Start of PROVIDED DATA

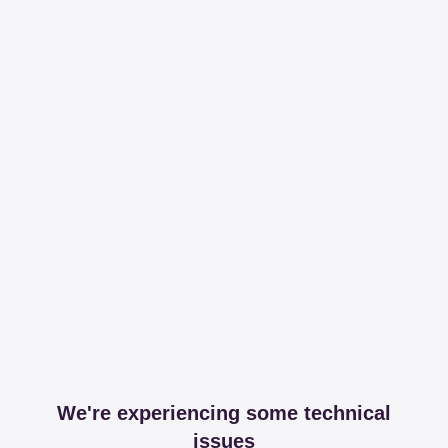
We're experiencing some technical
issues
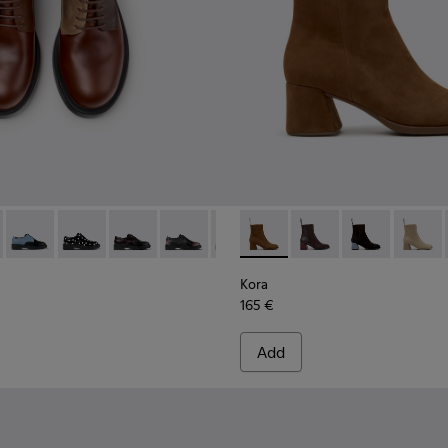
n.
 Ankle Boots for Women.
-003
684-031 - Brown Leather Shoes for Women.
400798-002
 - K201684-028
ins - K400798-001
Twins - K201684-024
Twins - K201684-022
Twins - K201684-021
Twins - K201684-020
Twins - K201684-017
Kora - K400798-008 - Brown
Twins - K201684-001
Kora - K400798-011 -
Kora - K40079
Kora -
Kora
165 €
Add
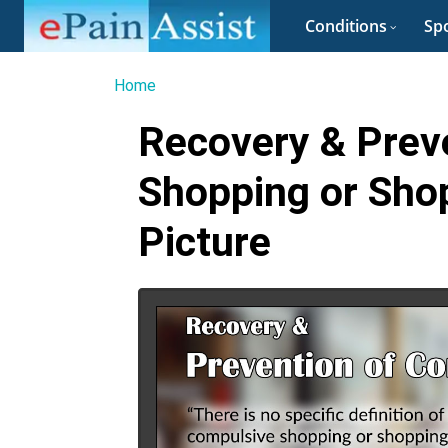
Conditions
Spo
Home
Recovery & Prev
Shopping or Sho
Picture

End of PROVIDED DATA

▶ EXERCISE DESCRIPTION: The expected output is each record, copied exactly, and nothing in place of the pictures.

▶ YOUR RESPONSE:
We're experiencing some technical
issues
n.
 Ankle Boots for Women.
-003
684-031 - Brown Leather Shoes for Women.
400798-002
 - K201684-028
ins - K400798-001
Twins - K201684-024
Twins - K201684-022
Twins - K201684-021
Twins - K201684-020
Twins - K201684-017
Kora - K400798-008 - Brown
Twins - K201684-001
Kora - K400798-011 -
Kora - K40079
Kora -
Kora
165 €
Add
Conditions
Spo
Home
Recovery & Prev
Shopping or Sho
Picture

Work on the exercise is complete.